◆ **WHAT IS REQUIRED**: Find all lines in the records that include the word "left", and copy them out.

◆ **EXERCISE DATA**:
BEGIN
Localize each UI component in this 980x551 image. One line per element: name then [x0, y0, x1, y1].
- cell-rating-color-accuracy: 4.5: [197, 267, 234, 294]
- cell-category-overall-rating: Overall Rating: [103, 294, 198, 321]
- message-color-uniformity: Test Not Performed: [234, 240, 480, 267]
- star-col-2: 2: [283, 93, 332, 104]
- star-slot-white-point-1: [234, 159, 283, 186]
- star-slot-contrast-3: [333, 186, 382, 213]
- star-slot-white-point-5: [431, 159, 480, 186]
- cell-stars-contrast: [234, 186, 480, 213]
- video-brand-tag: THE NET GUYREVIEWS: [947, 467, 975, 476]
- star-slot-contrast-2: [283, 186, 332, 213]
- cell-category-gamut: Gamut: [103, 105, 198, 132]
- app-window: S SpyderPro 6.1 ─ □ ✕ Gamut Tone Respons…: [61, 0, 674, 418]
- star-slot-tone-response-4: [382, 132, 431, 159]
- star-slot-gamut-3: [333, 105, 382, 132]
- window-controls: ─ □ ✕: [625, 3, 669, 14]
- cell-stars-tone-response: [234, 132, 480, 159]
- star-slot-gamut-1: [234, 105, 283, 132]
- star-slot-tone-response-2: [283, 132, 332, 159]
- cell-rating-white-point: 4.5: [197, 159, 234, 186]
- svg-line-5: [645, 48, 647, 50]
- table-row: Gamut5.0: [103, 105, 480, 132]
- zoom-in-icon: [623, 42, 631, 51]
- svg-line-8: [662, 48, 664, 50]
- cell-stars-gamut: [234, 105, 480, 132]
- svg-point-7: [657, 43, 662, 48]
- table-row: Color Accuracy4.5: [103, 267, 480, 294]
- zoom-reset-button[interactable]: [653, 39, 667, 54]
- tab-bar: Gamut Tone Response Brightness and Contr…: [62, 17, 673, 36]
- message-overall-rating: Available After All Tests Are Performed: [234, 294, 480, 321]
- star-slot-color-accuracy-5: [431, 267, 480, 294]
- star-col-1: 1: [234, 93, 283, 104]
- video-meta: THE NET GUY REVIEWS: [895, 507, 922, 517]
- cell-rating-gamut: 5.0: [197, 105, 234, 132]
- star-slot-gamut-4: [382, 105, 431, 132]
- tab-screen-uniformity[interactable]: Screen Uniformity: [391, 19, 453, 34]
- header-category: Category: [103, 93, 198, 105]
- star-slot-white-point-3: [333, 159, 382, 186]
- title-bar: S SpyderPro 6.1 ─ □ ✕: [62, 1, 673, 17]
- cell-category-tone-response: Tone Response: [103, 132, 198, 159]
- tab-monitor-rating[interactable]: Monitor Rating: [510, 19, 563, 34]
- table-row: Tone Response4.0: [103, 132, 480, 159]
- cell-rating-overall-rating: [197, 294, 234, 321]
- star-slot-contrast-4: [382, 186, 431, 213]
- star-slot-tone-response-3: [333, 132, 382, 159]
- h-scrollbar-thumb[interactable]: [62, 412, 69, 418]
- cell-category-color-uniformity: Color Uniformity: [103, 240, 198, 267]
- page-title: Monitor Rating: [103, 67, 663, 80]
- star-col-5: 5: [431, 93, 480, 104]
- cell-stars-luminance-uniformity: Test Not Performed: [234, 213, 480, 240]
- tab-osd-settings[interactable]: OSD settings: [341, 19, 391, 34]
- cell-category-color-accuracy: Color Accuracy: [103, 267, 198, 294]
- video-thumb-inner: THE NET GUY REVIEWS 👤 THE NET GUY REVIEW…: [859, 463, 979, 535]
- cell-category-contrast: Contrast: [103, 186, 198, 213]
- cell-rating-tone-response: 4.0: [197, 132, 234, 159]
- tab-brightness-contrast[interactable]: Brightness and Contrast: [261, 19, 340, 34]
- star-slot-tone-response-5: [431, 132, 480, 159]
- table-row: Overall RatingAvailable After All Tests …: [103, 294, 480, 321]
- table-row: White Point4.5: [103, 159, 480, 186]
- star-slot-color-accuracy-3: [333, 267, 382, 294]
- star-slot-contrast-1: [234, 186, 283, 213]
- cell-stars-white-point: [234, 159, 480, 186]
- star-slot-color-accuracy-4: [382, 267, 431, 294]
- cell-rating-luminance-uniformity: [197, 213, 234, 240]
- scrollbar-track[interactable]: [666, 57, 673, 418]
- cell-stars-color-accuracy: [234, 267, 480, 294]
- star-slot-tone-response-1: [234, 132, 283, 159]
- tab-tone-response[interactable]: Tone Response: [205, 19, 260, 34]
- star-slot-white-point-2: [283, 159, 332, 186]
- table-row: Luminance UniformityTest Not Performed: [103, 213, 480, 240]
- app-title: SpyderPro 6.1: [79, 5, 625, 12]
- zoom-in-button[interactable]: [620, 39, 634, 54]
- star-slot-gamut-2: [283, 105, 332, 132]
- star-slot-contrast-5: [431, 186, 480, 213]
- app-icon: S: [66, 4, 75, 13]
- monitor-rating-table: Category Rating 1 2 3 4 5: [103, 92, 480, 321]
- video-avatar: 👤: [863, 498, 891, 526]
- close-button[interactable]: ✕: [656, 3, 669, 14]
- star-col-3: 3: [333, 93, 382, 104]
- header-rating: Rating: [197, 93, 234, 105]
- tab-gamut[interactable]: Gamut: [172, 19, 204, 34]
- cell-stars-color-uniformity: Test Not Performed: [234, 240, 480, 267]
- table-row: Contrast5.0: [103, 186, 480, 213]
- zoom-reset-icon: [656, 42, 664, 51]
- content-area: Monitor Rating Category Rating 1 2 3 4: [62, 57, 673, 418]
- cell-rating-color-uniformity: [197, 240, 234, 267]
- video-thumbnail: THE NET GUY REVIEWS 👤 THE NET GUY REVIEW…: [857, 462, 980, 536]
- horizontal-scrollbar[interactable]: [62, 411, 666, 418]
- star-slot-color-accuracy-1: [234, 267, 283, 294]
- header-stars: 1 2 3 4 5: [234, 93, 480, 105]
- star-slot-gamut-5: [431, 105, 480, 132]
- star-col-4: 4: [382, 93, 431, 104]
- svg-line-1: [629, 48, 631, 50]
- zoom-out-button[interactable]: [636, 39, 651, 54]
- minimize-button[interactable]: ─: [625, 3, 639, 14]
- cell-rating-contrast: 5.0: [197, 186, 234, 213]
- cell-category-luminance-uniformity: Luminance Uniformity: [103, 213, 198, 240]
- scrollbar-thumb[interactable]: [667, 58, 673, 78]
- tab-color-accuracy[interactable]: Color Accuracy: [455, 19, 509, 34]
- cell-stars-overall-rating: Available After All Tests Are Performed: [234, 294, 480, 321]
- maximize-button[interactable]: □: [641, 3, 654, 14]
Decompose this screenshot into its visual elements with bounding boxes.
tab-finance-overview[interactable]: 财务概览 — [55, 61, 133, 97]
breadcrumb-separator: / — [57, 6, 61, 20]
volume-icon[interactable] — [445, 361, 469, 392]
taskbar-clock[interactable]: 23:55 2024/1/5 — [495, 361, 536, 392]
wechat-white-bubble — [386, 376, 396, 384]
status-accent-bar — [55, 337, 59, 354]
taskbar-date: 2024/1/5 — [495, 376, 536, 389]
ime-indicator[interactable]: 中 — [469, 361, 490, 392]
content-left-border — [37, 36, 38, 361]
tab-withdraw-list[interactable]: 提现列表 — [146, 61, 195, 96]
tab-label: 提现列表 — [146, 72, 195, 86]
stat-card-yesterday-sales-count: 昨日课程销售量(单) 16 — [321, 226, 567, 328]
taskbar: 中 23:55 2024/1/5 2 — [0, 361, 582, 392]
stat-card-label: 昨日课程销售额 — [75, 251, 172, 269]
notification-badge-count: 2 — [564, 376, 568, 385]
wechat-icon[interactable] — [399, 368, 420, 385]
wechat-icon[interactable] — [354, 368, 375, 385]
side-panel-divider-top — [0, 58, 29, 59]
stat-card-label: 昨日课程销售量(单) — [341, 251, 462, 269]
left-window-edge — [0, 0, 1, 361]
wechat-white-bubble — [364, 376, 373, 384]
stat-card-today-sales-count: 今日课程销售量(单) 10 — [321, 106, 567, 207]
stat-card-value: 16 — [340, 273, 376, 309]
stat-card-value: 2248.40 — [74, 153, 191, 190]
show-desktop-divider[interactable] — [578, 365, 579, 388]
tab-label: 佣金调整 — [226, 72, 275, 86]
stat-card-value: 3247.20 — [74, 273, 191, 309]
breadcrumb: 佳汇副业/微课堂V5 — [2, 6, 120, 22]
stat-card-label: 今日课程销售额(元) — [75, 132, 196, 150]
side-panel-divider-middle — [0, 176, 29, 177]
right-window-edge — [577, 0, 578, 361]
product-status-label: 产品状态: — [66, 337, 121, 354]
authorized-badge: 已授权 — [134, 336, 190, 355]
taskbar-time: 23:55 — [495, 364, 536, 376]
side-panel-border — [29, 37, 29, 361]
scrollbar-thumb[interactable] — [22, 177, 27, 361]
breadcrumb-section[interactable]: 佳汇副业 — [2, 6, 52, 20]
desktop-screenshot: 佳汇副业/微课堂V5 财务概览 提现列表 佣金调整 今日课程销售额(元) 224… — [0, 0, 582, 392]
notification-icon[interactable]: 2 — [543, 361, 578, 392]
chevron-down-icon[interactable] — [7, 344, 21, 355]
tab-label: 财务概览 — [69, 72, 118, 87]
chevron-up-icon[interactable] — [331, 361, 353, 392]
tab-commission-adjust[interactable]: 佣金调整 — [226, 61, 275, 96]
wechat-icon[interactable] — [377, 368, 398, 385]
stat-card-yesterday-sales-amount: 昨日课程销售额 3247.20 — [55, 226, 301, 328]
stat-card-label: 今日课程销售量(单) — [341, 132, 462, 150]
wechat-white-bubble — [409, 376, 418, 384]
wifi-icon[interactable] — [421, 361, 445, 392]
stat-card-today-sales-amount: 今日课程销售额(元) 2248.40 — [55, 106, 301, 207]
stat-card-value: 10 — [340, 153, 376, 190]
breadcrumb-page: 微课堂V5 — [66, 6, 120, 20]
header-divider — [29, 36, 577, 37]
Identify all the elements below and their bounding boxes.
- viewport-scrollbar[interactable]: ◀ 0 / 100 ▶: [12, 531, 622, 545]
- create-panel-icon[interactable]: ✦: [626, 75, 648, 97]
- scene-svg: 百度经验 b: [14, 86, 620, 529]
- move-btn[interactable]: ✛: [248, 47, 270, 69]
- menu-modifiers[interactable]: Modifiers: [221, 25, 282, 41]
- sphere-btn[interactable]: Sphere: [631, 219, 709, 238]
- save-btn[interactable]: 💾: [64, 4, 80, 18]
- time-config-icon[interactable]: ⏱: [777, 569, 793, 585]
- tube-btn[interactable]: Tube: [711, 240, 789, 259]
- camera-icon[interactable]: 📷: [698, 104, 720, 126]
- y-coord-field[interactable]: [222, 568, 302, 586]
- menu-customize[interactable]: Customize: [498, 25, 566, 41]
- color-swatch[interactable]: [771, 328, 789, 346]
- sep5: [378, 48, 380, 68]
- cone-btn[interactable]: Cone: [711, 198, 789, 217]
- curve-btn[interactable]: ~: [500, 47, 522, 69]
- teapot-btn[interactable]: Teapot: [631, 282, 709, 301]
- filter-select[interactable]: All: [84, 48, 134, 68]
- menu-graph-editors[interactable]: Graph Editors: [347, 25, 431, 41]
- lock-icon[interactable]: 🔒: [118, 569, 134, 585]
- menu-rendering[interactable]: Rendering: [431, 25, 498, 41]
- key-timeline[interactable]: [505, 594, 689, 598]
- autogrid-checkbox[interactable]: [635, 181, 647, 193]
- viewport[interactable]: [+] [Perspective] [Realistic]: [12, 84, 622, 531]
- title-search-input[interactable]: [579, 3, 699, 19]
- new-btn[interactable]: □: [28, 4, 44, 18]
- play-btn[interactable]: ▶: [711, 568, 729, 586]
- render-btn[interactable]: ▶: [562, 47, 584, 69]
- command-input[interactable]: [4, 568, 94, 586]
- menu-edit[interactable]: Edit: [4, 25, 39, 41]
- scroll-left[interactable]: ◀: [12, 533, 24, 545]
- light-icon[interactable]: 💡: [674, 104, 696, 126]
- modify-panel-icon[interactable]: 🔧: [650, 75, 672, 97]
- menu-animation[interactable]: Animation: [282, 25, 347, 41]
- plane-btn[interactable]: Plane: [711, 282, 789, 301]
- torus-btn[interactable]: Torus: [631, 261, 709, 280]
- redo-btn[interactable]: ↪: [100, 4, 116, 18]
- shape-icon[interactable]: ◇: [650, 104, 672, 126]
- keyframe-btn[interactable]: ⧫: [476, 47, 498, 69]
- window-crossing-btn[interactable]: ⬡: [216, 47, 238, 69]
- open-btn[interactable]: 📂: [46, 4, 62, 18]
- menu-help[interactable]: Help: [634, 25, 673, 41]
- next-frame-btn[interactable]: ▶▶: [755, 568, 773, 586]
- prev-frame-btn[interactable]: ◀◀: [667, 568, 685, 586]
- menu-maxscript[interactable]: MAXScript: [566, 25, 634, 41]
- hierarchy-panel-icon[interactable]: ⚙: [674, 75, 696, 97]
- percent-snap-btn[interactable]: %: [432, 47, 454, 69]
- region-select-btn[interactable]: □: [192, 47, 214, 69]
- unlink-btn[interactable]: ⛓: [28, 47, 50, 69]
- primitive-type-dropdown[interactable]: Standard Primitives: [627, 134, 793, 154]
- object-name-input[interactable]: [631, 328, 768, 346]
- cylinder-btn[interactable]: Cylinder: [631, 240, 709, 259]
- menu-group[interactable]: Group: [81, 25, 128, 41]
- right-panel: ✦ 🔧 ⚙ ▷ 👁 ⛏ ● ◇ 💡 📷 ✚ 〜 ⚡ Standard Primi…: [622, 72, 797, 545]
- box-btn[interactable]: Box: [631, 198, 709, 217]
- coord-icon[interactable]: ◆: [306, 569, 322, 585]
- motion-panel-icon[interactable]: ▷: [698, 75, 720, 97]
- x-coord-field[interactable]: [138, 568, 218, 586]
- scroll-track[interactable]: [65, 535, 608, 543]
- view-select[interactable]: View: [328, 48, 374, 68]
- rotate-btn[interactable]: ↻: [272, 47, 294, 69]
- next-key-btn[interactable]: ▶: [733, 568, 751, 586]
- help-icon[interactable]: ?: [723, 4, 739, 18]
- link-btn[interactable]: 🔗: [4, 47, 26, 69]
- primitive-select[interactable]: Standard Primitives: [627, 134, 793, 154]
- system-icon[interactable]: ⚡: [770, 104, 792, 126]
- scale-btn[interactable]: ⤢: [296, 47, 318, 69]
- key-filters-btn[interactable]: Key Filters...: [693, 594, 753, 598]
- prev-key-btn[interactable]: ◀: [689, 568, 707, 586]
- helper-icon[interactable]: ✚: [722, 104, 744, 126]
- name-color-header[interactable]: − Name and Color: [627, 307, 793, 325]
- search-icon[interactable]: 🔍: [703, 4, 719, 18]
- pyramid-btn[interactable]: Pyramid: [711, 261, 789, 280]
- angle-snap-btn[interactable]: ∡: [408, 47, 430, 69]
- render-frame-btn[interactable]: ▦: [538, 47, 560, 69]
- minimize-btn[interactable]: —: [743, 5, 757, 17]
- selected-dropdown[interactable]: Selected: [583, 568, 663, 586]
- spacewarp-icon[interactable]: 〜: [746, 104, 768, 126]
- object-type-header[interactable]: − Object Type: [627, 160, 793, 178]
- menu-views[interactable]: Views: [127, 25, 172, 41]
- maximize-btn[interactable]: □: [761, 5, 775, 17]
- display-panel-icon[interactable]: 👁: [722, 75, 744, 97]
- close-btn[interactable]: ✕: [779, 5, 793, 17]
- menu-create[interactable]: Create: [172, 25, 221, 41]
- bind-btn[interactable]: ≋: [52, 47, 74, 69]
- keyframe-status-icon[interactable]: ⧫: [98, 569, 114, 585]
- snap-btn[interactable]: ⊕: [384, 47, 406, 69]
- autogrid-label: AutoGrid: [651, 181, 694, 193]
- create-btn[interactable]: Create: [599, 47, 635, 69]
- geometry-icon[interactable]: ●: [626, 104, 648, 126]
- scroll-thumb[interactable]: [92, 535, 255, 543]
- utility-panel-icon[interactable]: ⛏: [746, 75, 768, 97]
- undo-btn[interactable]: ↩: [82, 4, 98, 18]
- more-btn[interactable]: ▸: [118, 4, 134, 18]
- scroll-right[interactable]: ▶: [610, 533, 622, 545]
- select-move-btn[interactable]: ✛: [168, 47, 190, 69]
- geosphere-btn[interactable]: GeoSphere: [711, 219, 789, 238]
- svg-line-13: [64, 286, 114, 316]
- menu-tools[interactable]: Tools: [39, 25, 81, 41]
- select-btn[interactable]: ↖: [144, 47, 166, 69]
END
◆ **SOLUTION FOR THIS PROBLEM**:
content-left-border — [37, 36, 38, 361]
left-window-edge — [0, 0, 1, 361]
- scroll-left[interactable]: ◀: [12, 533, 24, 545]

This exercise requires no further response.